Yesterday in Milan, the man that forged Prada menswear in the 90s took us back to the decade with his SS18 collection.
Barrett’s aesthetic is founded in a minimalist cross-section of sportswear and tailoring – a purist take on wardrobe essentials – and this the scene for his menswear and womenswear joint presentation, held (for the first time) at the designer’s brand new building. Complete with its own catwalk space, and situated on via Ceresio next to the DSquared2 headquarters, the location’s bare spaciousness reflected the airy garments made of cotton, linen and nylon. Utilitarian references were prevalent throughout the collection but made of lighter fabrics to give a soft, pared back version of themselves.
Meanwhile, full looks in one colour echoed a uniform presence, minus any formality. The womenswear had an even more relaxed silhouette with elongated cuffs and ruched trouser legs. Outerwear was enhanced with reflective or glossy tape in a contrasting colour to the garment, making a militant statement that contrasted with the collection’s casual attitude. Barrett’s attention to precision, linearity and minimalism was represented exquisitely by these pieces of simplicity – a keen throwback to the era in which Barrett became one of his generation’s most key designers.
Munich born designer Philipp Plein went pedal-to-the-metal for SS18 with his modern Grease re-work. Theatrical, yes. But putting on a show for his collections is something Plein is renowned for – just think back to his past shows, which have included everything from classical concerts to circus performers.

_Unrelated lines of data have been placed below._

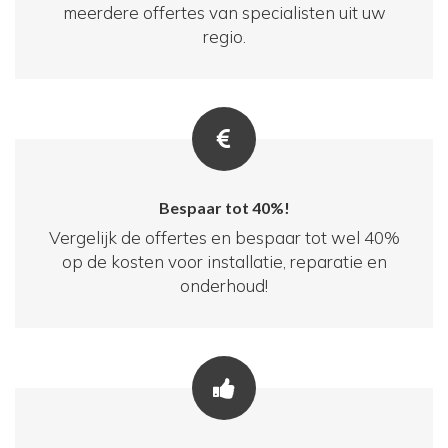
meerdere offertes van specialisten uit uw
regio.
Bespaar tot 40%!
Vergelijk de offertes en bespaar tot wel 40%
op de kosten voor installatie, reparatie en
onderhoud!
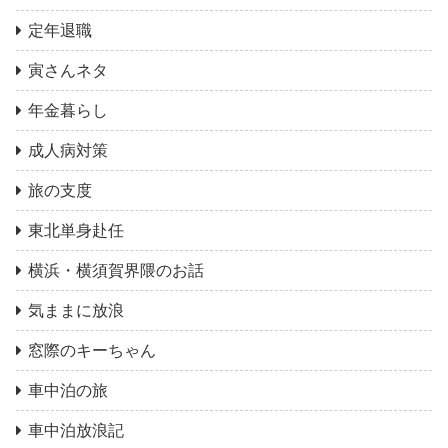
定年退職
寅さんネタ
年金暮らし
成人病対策
旅の支度
東北単身赴任
横浜・横須賀界隈のお話
気ままに放浪
窓際のキーちゃん
車中泊の旅
車中泊放浪記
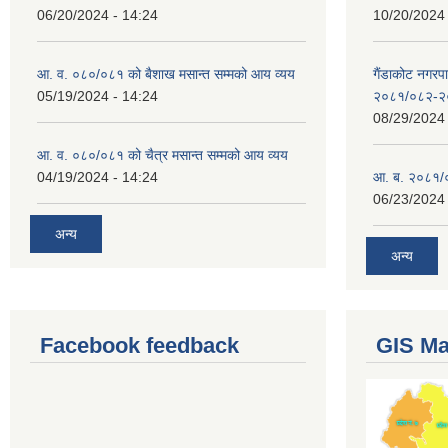
06/20/2024 - 14:24
10/20/2024 
आ. व. ०८०/०८१ को बैशाख मसान्त सम्मको आय व्यय
गैंडाकोट नगरपा
05/19/2024 - 14:24
२०८१/०८२-२
08/29/2024 
आ. व. ०८०/०८१ को चैत्र मसान्त सम्मको आय व्यय
04/19/2024 - 14:24
आ. ब. २०८१/०
06/23/2024 
अन्य
अन्य
Facebook feedback
GIS M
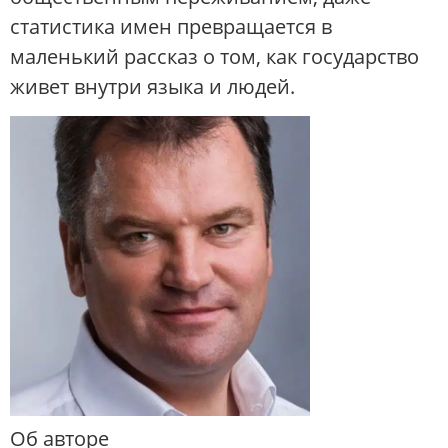
статистика имен превращается в
маленький рассказ о том, как государство
живет внутри языка и людей.
Об авторе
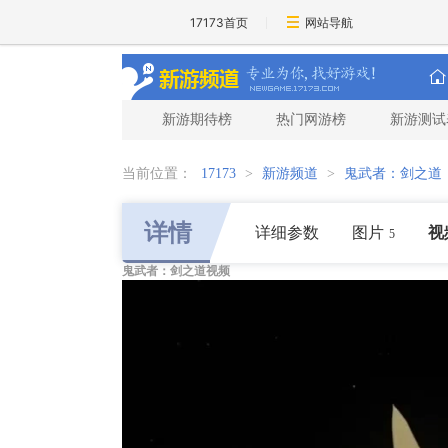
17173首页
网站导航
新游期待榜
热门网游榜
新游测试
当前位置：
17173
>
新游频道
>
鬼武者：剑之道
详情
详细参数
图片
视
5
鬼武者：剑之道视频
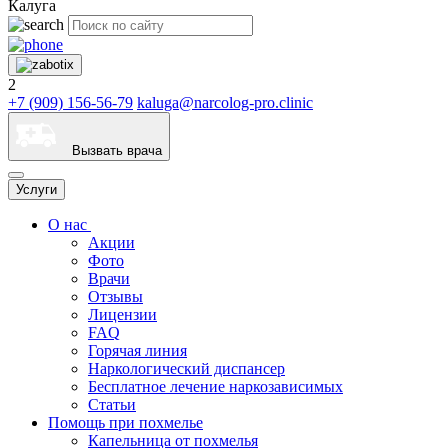
Калуга
2
+7 (909) 156-56-79
kaluga@narcolog-pro.clinic
Вызвать врача
Услуги
О нас
Акции
Фото
Врачи
Отзывы
Лицензии
FAQ
Горячая линия
Наркологический диспансер
Бесплатное лечение наркозависимых
Статьи
Помощь при похмелье
Капельница от похмелья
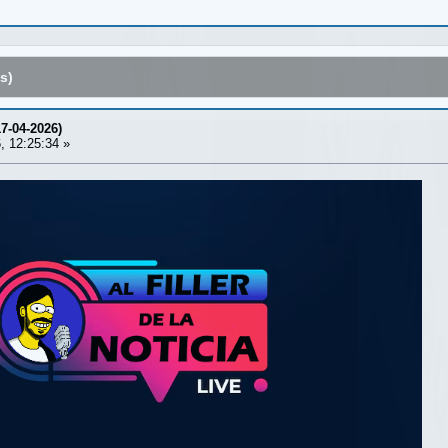
s)
17-04-2026)
, 12:25:34 »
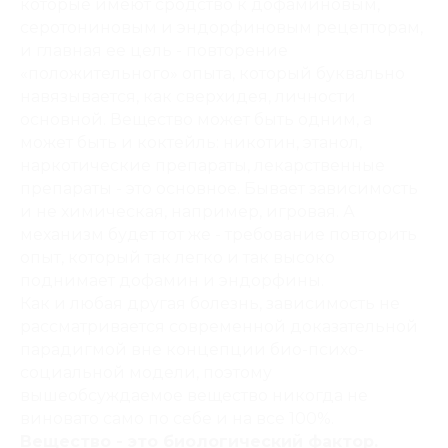
которые имеют сродство к дофаминовым,
серотониновым и эндорфиновым рецепторам,
и главная ее цель - повторение
«положительного» опыта, который буквально
навязывается, как сверхидея, личности
основной. Вещество может быть одним, а
может быть и коктейль: никотин, этанол,
наркотические препараты, лекарственные
препараты - это основное. Бывает зависимость
и не химическая, например, игровая. А
механизм будет тот же - требование повторить
опыт, который так легко и так высоко
поднимает дофамин и эндорфины.
Как и любая другая болезнь, зависимость не
рассматривается современной доказательной
парадигмой вне концепции био-психо-
социальной модели, поэтому
вышеобсуждаемое вещество никогда не
виновато само по себе и на все 100%.
Вещество - это биологический фактор.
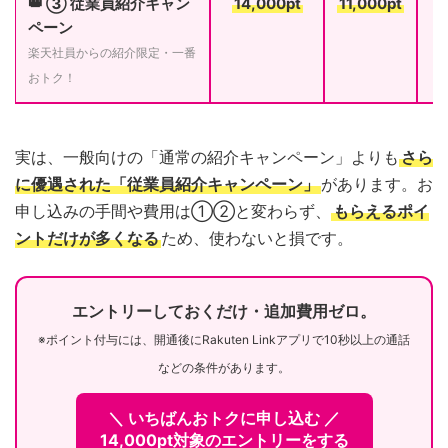
👑 ③ 従業員紹介キャン
14,000pt
11,000pt
ペーン
楽天社員からの紹介限定・一番
おトク！
実は、一般向けの「通常の紹介キャンペーン」よりも
さら
に優遇された「従業員紹介キャンペーン」
があります。お
申し込みの手間や費用は①②と変わらず、
もらえるポイ
ントだけが多くなる
ため、使わないと損です。
エントリーしておくだけ・追加費用ゼロ。
※ポイント付与には、開通後にRakuten Linkアプリで10秒以上の通話
などの条件があります。
＼ いちばんおトクに申し込む ／
14,000pt対象のエントリーをする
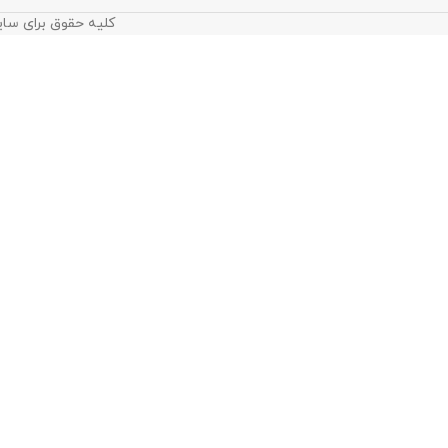
کلیه حقوق برای سای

Like a human reflection of the custom muscle car scene, models were visually transformed into quiffed boys and permed girls, veritable Grease characters for a modern age. As they walked, fifteen supercars (think Ferraris, Lamborghinis, Porsches and a metallic McLaren) raced around a track while performers executed a live rendition of Greased Lightning.
The collection comprised seemingly endless separates, an overarching opportunity for mixing, matching and styling. Heavy use of studding and embellishments gave garments attitude and rockabilly whimsy with flames, car prints and lightning bolts. Accessorising the models were teddy boy haircuts and cigarette packets rolled under the t-shirt sleeves – living in the Philipp Plein fast lane, these modern versions put Rizzo and Danny to shame.

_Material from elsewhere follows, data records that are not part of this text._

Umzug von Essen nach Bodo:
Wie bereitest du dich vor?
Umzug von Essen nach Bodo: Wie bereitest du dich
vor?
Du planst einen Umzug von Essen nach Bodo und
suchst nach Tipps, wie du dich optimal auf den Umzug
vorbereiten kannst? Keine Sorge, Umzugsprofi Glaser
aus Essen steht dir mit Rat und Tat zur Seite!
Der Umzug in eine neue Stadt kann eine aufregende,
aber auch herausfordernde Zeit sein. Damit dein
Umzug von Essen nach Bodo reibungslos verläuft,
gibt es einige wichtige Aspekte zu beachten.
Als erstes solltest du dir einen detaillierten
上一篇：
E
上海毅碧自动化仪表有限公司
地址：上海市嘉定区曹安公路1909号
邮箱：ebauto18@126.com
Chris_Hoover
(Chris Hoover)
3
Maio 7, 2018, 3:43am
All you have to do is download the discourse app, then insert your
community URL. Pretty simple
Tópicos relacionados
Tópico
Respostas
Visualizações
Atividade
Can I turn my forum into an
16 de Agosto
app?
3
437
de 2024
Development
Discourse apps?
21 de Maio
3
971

Having started out at the luxury LVMH label Berluti, Alessandro Sartori then became the artistic director of Z Zegna, eventually leading him to become the artistic director of the whole of the Ermenegildo Zegna group. But way before that, Sartori was a child who would sketch for hours at a time in his garden. And this season, he took us there.
Held at the historic courtyards of Milan’s Università Statale, the show took on a futuristic garden setting, washed in tangerine. The collection itself drew from the idea of the outdoors meeting the indoors, with high quality fabrics – something Zegna is renowned for – used to create fluidity through the pieces, like a light breeze at work. The use of double layering scoop neck tees, colour blocking and tailoring knitwear kept this collection reigned in, relying on layering to create the silhouettes. Walnut, signature Vicuna, freesia, lotus, cypress and bleached aqua being the colour palette for this collection gave the garments a delicate weightlessness, a refreshing – and intimate – summer statement.
“To design a forward-looking men’s fashion wardrobe built around fluidity, freshness and colour but enriched by the possibility of adding your own hint of personality and style,” the designer explained of the collection in the show notes. That hint of personal style also has an immediate flavour this season: twelve of the looks are already now ready to order, made-to-measure from selected boutiques with handmade knotting, painting and embroidery individual and one of a kind to the buyer.